Bac 2010, français, sujets séries technologiques

DNBAC

 

Séries technologiques



Objet d'étude : L'argumentation directe et indirecte.


Corpus :


Texte 1 : Rabah Belamri, Mémoire en archipel, « Conte arabe »,1990.
Texte 2 : La Fontaine, Fables, I. 6 « La Génisse, la Chèvre et la Brebis, en société avec le Lion », 1668.
Texte 3 : La Fontaine, Fables, I. 10 « Le Loup et l'Agneau », 1668
Texte 4 : Diderot, Encyclopédie, article « Autorité politique » (extrait), 1751-1772. 



Texte 1 : Rabah Belamri, Conte arabe, Mémoire en archipel, 1990.

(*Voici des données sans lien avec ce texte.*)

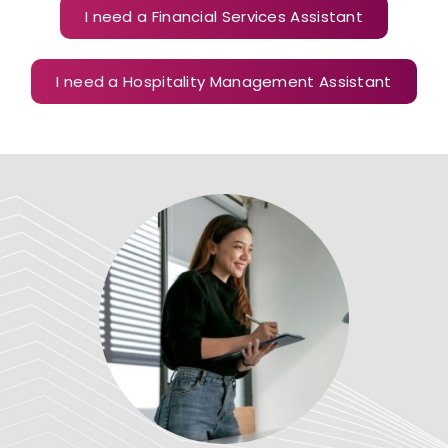
I need a Financial Services Assistant
I need a Hospitality Management Assistant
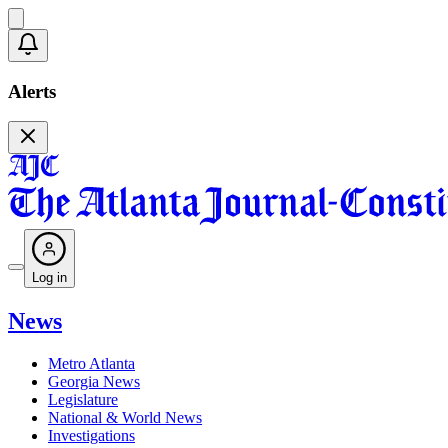
Alerts
Log in
News
Metro Atlanta
Georgia News
Legislature
National & World News
Investigations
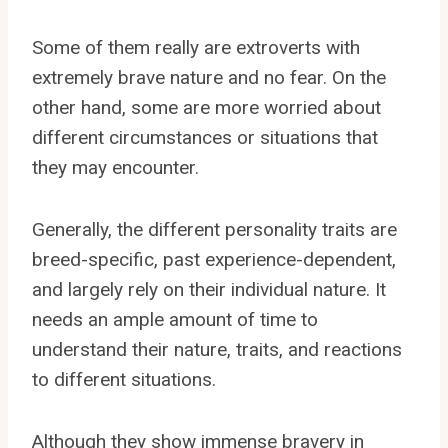
Some of them really are extroverts with
extremely brave nature and no fear. On the
other hand, some are more worried about
different circumstances or situations that
they may encounter.
Generally, the different personality traits are
breed-specific, past experience-dependent,
and largely rely on their individual nature. It
needs an ample amount of time to
understand their nature, traits, and reactions
to different situations.
Although they show immense bravery in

- Raconte-nous l'histoire de l'éléphant du roi, mère ! 
- Mais vous la connaissez déjà. 
- Ça ne fait rien. Raconte encore. 

  Et nous ne la laissions en paix que lorsqu'elle commençait à nous raconter l'histoire de l'éléphant du roi. 
  Il y avait un roi qui possédait un gros éléphant. Il l'aimait beaucoup et le laissait libre de ses mouvements. L'éléphant allait partout : traversant les champs et les jardins, causant sur son passage des dégâts considérables. La population se taisait, n'osant protester auprès du souverain par peur de le contrarier. Or, un jour, Jeha, qui venait d'assister au saccage de son champ de blé, son bien unique, dit à ses compatriotes : 
- Mes frères, soyons courageux et allons voir le roi tous ensemble pour lui dire que son éléphant nous fait du mal. Il nous ruinera. Nous finirons par mourir de faim. 
  - Mais lequel d'entre nous sera assez fou pour s'adresser au roi ? dirent les gens, craintifs. 
  Jeha réfléchit un instant et déclara : 
- Puisque vous avez peur, je parlerai le premier. Je dirai : Sire, sauf ton1 respect, ton éléphant...et vous à l'unisson, vous poursuivrez : nous fait du mal. Ainsi, personne ne sera mis à l'avant. Et si nous devions encourir la colère du roi, nous la subirions tous. 
  Quand le roi apparut sur son balcon et fit signe au peuple rassemblé à ses pieds de présenter ses doléances, Jeha prit la parole : 
- Sire, sauf ton respect, ton éléphant... 
  Le peuple demeura muet, et la suite de la phrase ne vint pas. 
- Qu'a-t-il donc, mon éléphant ? s'enquit le roi, les yeux posés sur Jeha. 
  Jeha ne perdit pas contenance. 
- Sire, sauf ton respect, ton éléphant...reprit-il en se retournant vers ses compagnons qui, tête basse, semblaient avoir perdu l'usage de la parole. 
- Parle donc Jeha ! Qu'as-tu à reprocher à mon éléphant ? 
  Jeha se gratta la tête, embarrassé, soupira avec découragement.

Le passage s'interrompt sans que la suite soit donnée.